Even many of the PDFs created by scanning printed documents allow reasonably reliable search/copy/paste, if they had been processed by an OCR.


> The PDF documents allow reliable search and copy/paste

Are you sure about that? As far as I understand, extracting text from an ultimately vector-graphics-like PDF heavily depends on ORC-like heuristics on the PDF consumer's side.

The ToUnicode mapping table can help with the glyph-to-codepoint mapping aspect of this, but figuring out the difference between the gap between two letters and two words seems hard.

I've seen bothtypesofissues mentioned in the following article i n t h e p a s t, including in a specification document I use multiple times per day for my job:

https://web.archive.org/web/20220328102205/https://filingdb....


I did not look at the details of the PDF specification, but I have heard that there are indeed many cases that can confuse a PDF reader which wants to find or copy a text string.

Nevertheless, I have been using very frequently every day for many years search and copy + paste from PDF documents without any problem. I usually prefer to use mupdf as the PDF reader, because it is very fast (it also works better as an EPUB reader than the other EPUB readers that I have tried), but there are some seldom-encountered PDF files that mupdf cannot parse, in which case I fall back to other PDF readers, e.g. okular.

The only case that I encounter when search/copy/paste does not work is in scanned books that have not been OCR'ed, so they contain only bitmap images of the pages, without text.

The problems mentioned at your link are caused mostly by the PDF specification being too permissive, which allows abuses like using a non-standard character encoding coupled with the use of a non-standard font.
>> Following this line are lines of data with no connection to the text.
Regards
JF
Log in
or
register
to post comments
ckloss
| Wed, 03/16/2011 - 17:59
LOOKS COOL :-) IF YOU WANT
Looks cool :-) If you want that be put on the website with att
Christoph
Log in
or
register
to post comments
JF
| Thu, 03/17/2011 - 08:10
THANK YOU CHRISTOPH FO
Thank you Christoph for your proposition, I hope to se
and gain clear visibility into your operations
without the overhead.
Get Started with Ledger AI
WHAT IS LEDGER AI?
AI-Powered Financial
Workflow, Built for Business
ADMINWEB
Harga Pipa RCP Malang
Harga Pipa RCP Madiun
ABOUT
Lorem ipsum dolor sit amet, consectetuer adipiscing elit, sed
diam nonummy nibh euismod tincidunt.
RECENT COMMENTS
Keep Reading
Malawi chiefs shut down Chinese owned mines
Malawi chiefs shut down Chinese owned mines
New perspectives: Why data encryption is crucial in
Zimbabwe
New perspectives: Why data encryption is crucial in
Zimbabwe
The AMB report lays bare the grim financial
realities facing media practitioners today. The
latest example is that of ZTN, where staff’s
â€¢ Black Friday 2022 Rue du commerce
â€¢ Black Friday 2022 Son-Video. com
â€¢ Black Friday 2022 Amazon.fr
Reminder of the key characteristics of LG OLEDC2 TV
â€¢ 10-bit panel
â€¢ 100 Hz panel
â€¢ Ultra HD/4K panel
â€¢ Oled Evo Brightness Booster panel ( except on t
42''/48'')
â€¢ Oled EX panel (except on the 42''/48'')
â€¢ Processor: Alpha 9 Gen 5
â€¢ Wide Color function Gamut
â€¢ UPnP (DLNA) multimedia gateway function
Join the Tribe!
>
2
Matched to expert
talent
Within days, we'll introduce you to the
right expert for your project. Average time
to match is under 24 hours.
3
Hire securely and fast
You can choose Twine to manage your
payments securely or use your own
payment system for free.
However, this specific type of abuse could not be prevented by any specification without using some sort of AI to decide whether the glyph used for a character encoded as Unicode "A" is really a kind of "A".

Among the problems enumerated at your link, I have encountered a few times the case when there are thin spaces inserted between each letter of a string. In such a case it is annoying to remove those spaces after pasting the text in another document, but this is something that I have seen only very rarely.


I find that the PDF format makes some technical manuals like the Intel instruction set reference to be harder to use than they should be (though it probably works great if printed out). It's often easier to use other websites for reference.

I totally see what you mean for circuits though!


And between PDF and EPUB, I always choose the EPUB variant, because in my laptop it definitely looks better, with the text the right size and sane pagination.

I don't jump to page 2112, I use the table of contents to jump to section 3.1.2, which is as fast if not faster.